Insults and Agents Affecting Ambulationin Pigsa

Insult Type

Injury, Lesion, or Disease

Comments

Traumatic

Fractures of long bones or vertebrae

Acute or chronic. Outbreaks may have underlying nutritional component. See "metabolic bone disease" under nutritional or toxic insult type below.

Electric shock

Lumbosacral vertebral fractures; lethal or sublethal.

Iatrogenic muscular dystrophy

Motor nerve trauma. Poor injection placement (ham or paravertebral). Irritating injectables and adjuvants.

Fibrocartilaginous emboli

Paresis, paralysis in finishing pigs; can occur with metabolic bone disease.

Foot (hoof, claw) lesions

Direct or indirect contributor via pain, bacterial infection.

Athletic injury

Bruising, swelling, joint or muscle pain.

Sunburn

Crouching or swayback behavior in response to dorsal pain.

Infectious

Bacterial myelitis

Bacterial meningitis

(See the table Common Bacterial Agents Associated With Lameness)

Trauma from tail biting, facial or ear necrosis, abrasions, wounds. Usually endemic bacteria.

Viral myelitis, encephalitis

Vesicular diseases

(See the table Viral Agents That May Contribute to Lameness Expression or Ataxia)
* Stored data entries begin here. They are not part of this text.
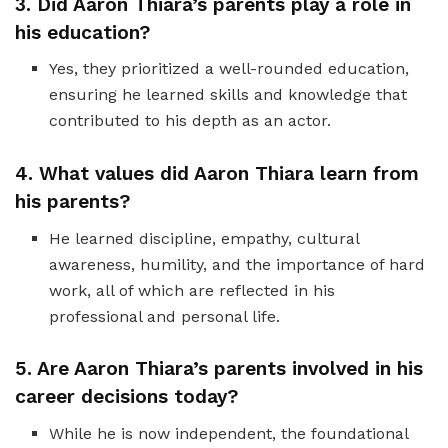
3. Did Aaron Thiara’s parents play a role in
his education?
Yes, they prioritized a well-rounded education,
ensuring he learned skills and knowledge that
contributed to his depth as an actor.
4. What values did Aaron Thiara learn from
his parents?
He learned discipline, empathy, cultural
awareness, humility, and the importance of hard
work, all of which are reflected in his
professional and personal life.
5. Are Aaron Thiara’s parents involved in his
career decisions today?
While he is now independent, the foundational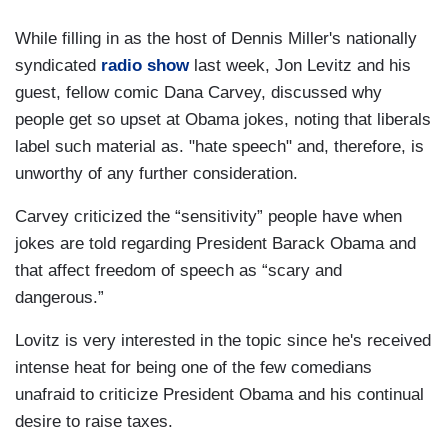
While filling in as the host of Dennis Miller's nationally
syndicated
radio show
last week, Jon Levitz and his
guest, fellow comic Dana Carvey, discussed why
people get so upset at Obama jokes, noting that liberals
label such material as. "hate speech" and, therefore, is
unworthy of any further consideration.
Carvey criticized the “sensitivity” people have when
jokes are told regarding President Barack Obama and
that affect freedom of speech as “scary and
dangerous.”
Lovitz is very interested in the topic since he's received
intense heat for being one of the few comedians
unafraid to criticize President Obama and his continual
desire to raise taxes.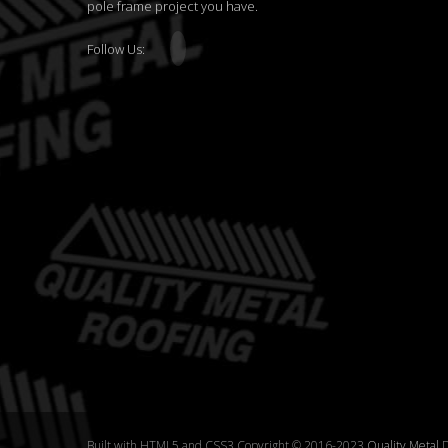
pole frame project you have.
Follow Us:
Built with HTML5 and CSS3 Copyright © 2016-2023
Quality Metal
D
Ataxia, paresis, central paralysis, or peripheral nerve effects. Sporadic outbreaks result in herd immunity for some. Viral infections with direct effect or as risk factors.

Edema disease

Ataxia. Effect of Escherichia coli Shiga-like toxin; can be chronic.

Ear infections, vestibular syndromes

Bacterial meningitis. Chronic otitis interna (eg, Streptococcus suis, Mycoplasma hyorhinis).

Abscess; brain, spinal cord, other locations

Pyogenic organisms, multiple sites: Trueperella pyogenes, staphylococci, other streptococci.

Tetanus

Wound infection. Clostridium tetani, tetany.

Parasitic migration

Encephalitis or myelitis. Rare. Outdoor rearing.

Cerebellar hypoplasia

In utero viral infections (eg, Japanese encephalitis virus, Menangle virus, pestiviruses).

Nutritional or toxic

Osteochondrosis, epiphysiolysis, apophysiolysis

Multifactorial: heavily muscled fast-growing genotypes, with nutritional, traumatic, environmental and infectious risk factors.

Metabolic bone disease

Investigate bone integrity; calcium (Ca), phosphorus (P), vitamin D, phytase effects.

Inanition or hypoglycemia

Weakness, coma in suckling piglets.

Kyphosis

Metabolic bone disease in young pigs; “hump back.”

B-vitamin deficiencies

Hoof integrity (biotin); CNS (thiamin, B vitamins).

Micronutrient deficiencies

Malformation or stunting; vitamin A, copper (Cu), manganese (Mn) deficits.

Sodium (Na) toxicity

Water deprivation or excess sodium.

Selenium (Se) toxicity

Mixing error: hair or hoof sloughing, spinal cord lesions.

Ionophore +/– tiamulin

Mixing errors. Tiamulin treatment promotes toxicity.

Organophosphates

Aryl phosphate (delayed)

Typical CNS signs. Exposures to insecticides, chemicals. Paresis with exposures to hydraulic or transformer fluids.

Pigweed, cocklebur, etc

Access to toxic plants. Necropsy and investigation of premises.

Arsenic, metals (lead [Pb], mercury [Hg])

Feed mixing errors or contamination as sources.

Congenital or neonatal

Congenital tremors

Tremors of intent. Usually atypical porcine pestivirus. Rarely genetic or toxin-induced.

Cerebellar abiotrophy

Rare. Develop paresis by 4 weeks.

Spastic paresis

Rare. Heritable.

Congenital malformations

Cranial or limb abnormality

Causes include various toxins; viruses; vitamin A, Mn deficiencies; genetic defects.

Neonatal maladjustment

Vitamin A, thiamin deficiency. Hypoglycemia. Hypoxia.

a Examples include ataxia, paresis, paralysis, and altered gait.